Skip the pictures and write out, word for word, the lines below from the one with "Francijntje de Kadtlaan 131" through the one with "重要なのは「AIに代替されにくい本質的な自走力」：", inclusive.

:: Data for analysis ::

=== Begin Enclosure ===

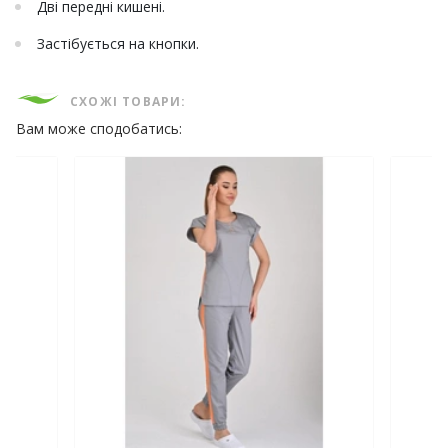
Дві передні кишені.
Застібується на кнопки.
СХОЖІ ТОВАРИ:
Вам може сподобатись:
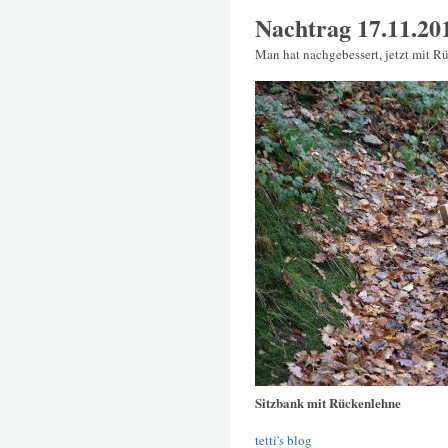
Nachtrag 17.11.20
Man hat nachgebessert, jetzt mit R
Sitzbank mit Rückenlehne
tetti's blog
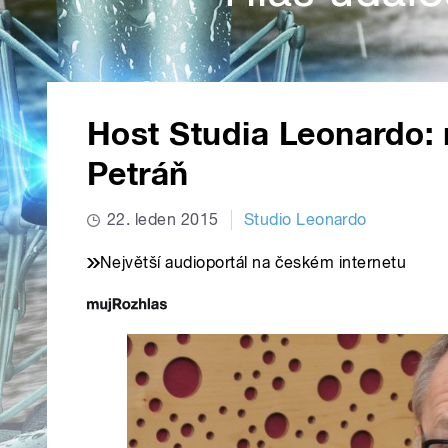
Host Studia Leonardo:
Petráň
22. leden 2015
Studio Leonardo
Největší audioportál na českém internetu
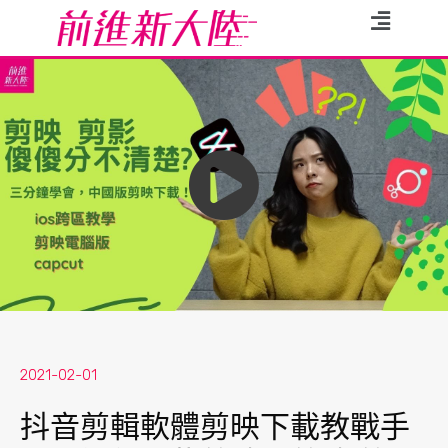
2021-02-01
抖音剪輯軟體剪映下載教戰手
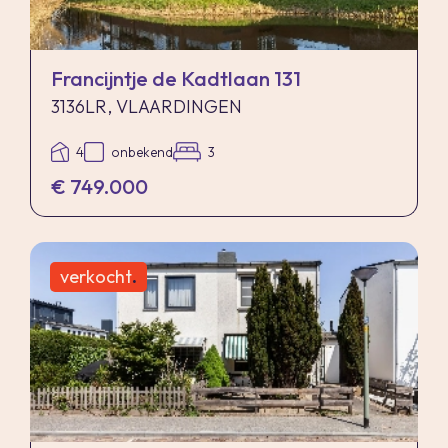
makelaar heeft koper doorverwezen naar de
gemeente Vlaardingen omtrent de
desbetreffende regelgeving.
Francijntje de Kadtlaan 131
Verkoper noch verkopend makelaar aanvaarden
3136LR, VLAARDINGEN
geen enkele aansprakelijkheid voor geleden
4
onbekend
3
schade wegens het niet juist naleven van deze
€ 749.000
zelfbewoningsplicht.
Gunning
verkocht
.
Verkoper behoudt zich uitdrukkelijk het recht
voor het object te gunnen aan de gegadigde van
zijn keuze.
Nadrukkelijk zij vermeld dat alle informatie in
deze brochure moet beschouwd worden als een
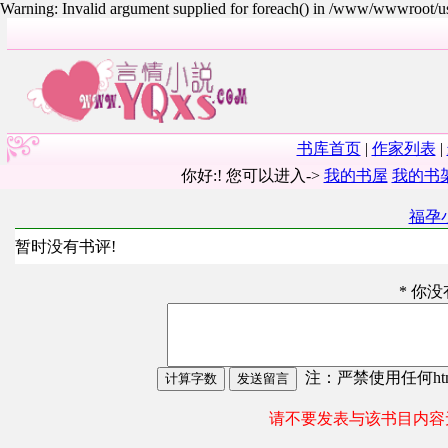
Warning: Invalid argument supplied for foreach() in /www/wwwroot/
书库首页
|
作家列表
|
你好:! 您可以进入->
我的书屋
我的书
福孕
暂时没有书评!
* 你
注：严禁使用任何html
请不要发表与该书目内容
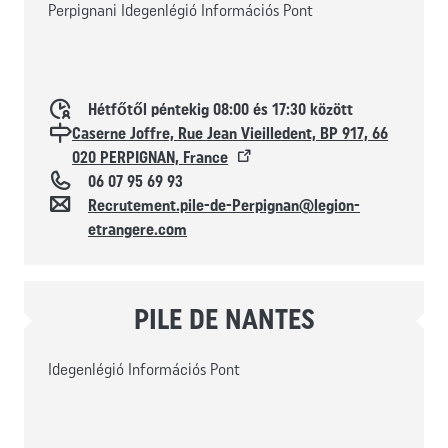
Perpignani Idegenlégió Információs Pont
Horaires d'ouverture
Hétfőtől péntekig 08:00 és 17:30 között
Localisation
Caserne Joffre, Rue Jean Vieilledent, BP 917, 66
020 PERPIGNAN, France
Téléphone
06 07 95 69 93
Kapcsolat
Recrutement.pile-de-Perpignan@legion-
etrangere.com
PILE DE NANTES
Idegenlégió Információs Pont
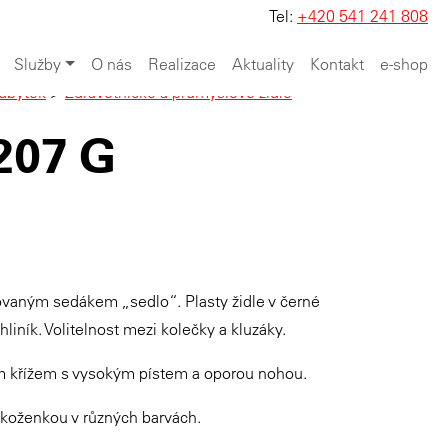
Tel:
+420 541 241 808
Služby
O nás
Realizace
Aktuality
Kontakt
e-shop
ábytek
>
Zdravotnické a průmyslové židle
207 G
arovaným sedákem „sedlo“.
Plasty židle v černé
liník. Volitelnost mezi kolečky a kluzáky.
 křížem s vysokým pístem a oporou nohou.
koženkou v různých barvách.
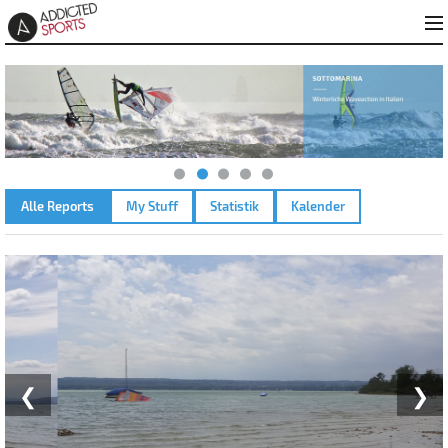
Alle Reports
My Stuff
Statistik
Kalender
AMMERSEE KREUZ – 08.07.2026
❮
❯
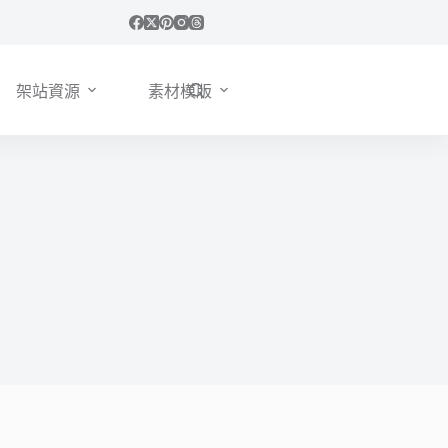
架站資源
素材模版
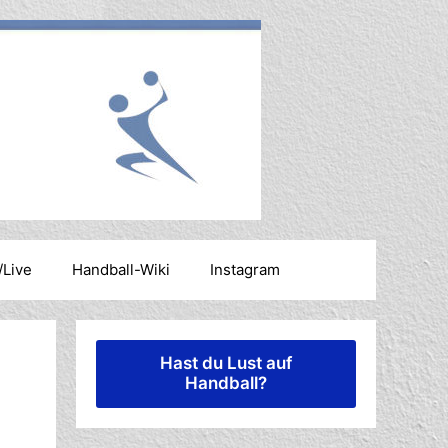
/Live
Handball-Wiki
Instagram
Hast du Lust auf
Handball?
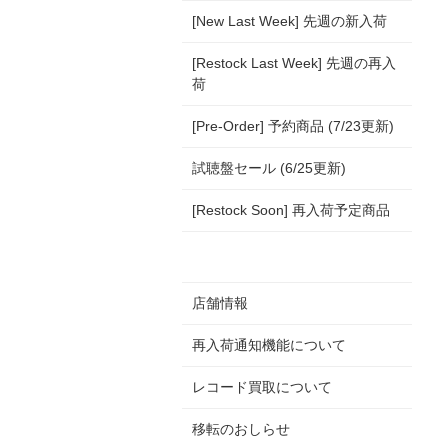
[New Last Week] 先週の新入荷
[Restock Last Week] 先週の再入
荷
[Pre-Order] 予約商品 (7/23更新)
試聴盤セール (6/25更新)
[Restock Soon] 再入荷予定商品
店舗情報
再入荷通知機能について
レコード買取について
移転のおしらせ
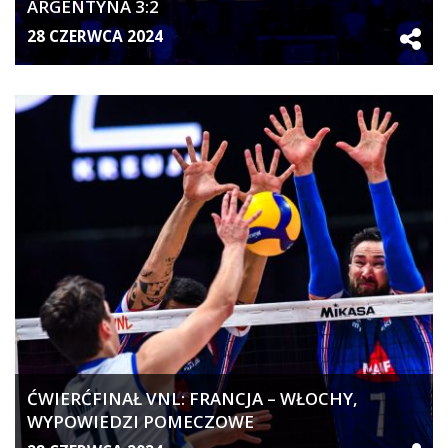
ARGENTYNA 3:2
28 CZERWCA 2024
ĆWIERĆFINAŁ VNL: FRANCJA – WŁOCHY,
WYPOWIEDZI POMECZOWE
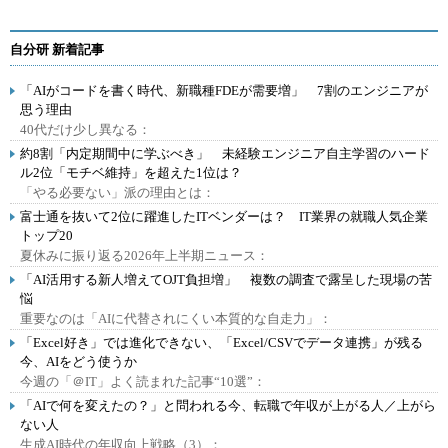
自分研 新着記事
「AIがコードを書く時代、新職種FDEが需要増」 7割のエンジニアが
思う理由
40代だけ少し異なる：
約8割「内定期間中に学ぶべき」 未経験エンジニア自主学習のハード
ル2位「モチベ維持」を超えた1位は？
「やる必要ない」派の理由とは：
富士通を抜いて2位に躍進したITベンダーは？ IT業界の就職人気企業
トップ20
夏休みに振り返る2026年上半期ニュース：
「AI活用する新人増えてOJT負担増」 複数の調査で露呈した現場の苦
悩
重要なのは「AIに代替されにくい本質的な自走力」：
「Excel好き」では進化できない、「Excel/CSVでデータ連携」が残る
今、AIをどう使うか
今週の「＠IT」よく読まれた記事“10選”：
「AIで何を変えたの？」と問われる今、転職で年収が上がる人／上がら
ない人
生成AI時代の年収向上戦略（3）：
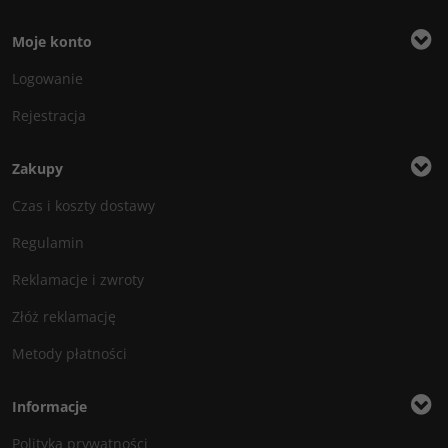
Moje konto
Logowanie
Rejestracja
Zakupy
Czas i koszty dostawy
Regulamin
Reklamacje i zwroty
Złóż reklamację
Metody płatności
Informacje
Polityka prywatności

=== End Enclosure ===
=== Begin Enclosure ===

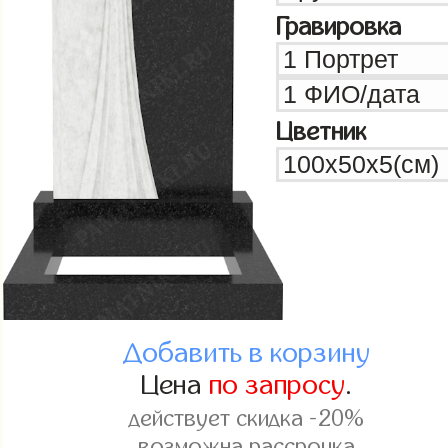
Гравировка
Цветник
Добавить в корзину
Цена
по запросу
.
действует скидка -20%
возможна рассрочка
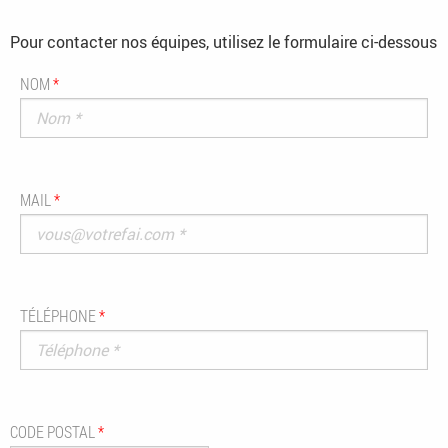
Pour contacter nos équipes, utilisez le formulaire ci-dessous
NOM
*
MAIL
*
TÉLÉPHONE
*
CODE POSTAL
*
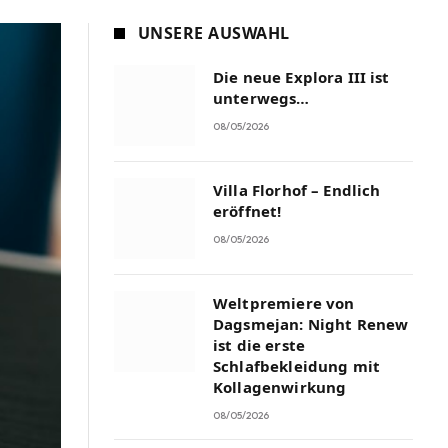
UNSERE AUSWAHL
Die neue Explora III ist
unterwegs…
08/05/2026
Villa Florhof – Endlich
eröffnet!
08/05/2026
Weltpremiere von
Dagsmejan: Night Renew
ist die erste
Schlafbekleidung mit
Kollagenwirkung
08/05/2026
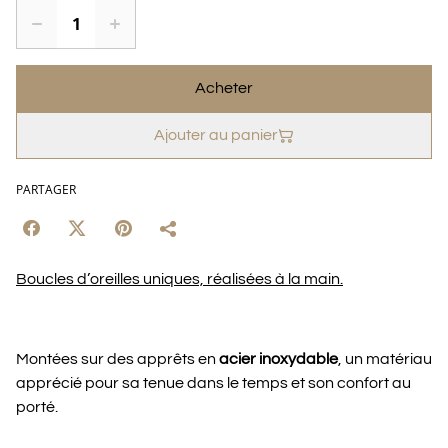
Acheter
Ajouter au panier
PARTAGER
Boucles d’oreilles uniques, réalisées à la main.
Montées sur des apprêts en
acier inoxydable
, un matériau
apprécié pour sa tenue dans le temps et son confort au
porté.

=== End Enclosure ===

:: Answer to this task ::
Francijntje de Kadtlaan 131
Verkoper noch verkopend makelaar aanvaarden
3136LR, VLAARDINGEN
geen enkele aansprakelijkheid voor geleden
4
onbekend
3
schade wegens het niet juist naleven van deze
€ 749.000
zelfbewoningsplicht.
Gunning
verkocht
.
Verkoper behoudt zich uitdrukkelijk het recht
voor het object te gunnen aan de gegadigde van
zijn keuze.
Nadrukkelijk zij vermeld dat alle informatie in
deze brochure moet beschouwd worden als een
Warning: Invalid argument supplied for foreach() in /www/wwwroot/
书库首页
|
作家列表
|
你好:! 您可以进入->
我的书屋
我的书
福孕
暂时没有书评!
* 你
注：严禁使用任何html
请不要发表与该书目内容
Perpignani Idegenlégió Információs Pont
Horaires d'ouverture
Hétfőtől péntekig 08:00 és 17:30 között
Localisation
Caserne Joffre, Rue Jean Vieilledent, BP 917, 66
020 PERPIGNAN, France
Téléphone
06 07 95 69 93
Kapcsolat
Recrutement.pile-de-Perpignan@legion-
etrangere.com
PILE DE NANTES
Idegenlégió Információs Pont
Tel:
+420 541 241 808
Služby
O nás
Realizace
Aktuality
Kontakt
e-shop
ábytek
>
Zdravotnické a průmyslové židle
207 G
arovaným sedákem „sedlo“.
Plasty židle v černé
liník. Volitelnost mezi kolečky a kluzáky.
 křížem s vysokým pístem a oporou nohou.
koženkou v různých barvách.
Alle Reports
My Stuff
Statistik
Kalender
AMMERSEE KREUZ – 08.07.2026
❮
❯
架站資源
素材模版
/Live
Handball-Wiki
Instagram
Hast du Lust auf
Handball?
[New Last Week] 先週の新入荷
[Restock Last Week] 先週の再入
荷
[Pre-Order] 予約商品 (7/23更新)
試聴盤セール (6/25更新)
[Restock Soon] 再入荷予定商品
店舗情報
再入荷通知機能について
レコード買取について
移転のおしらせ
ARGENTYNA 3:2
28 CZERWCA 2024
ĆWIERĆFINAŁ VNL: FRANCJA – WŁOCHY,
WYPOWIEDZI POMECZOWE
自分研 新着記事
「AIがコードを書く時代、新職種FDEが需要増」 7割のエンジニアが
思う理由
40代だけ少し異なる：
約8割「内定期間中に学ぶべき」 未経験エンジニア自主学習のハード
ル2位「モチベ維持」を超えた1位は？
「やる必要ない」派の理由とは：
富士通を抜いて2位に躍進したITベンダーは？ IT業界の就職人気企業
トップ20
夏休みに振り返る2026年上半期ニュース：
「AI活用する新人増えてOJT負担増」 複数の調査で露呈した現場の苦
悩
重要なのは「AIに代替されにくい本質的な自走力」：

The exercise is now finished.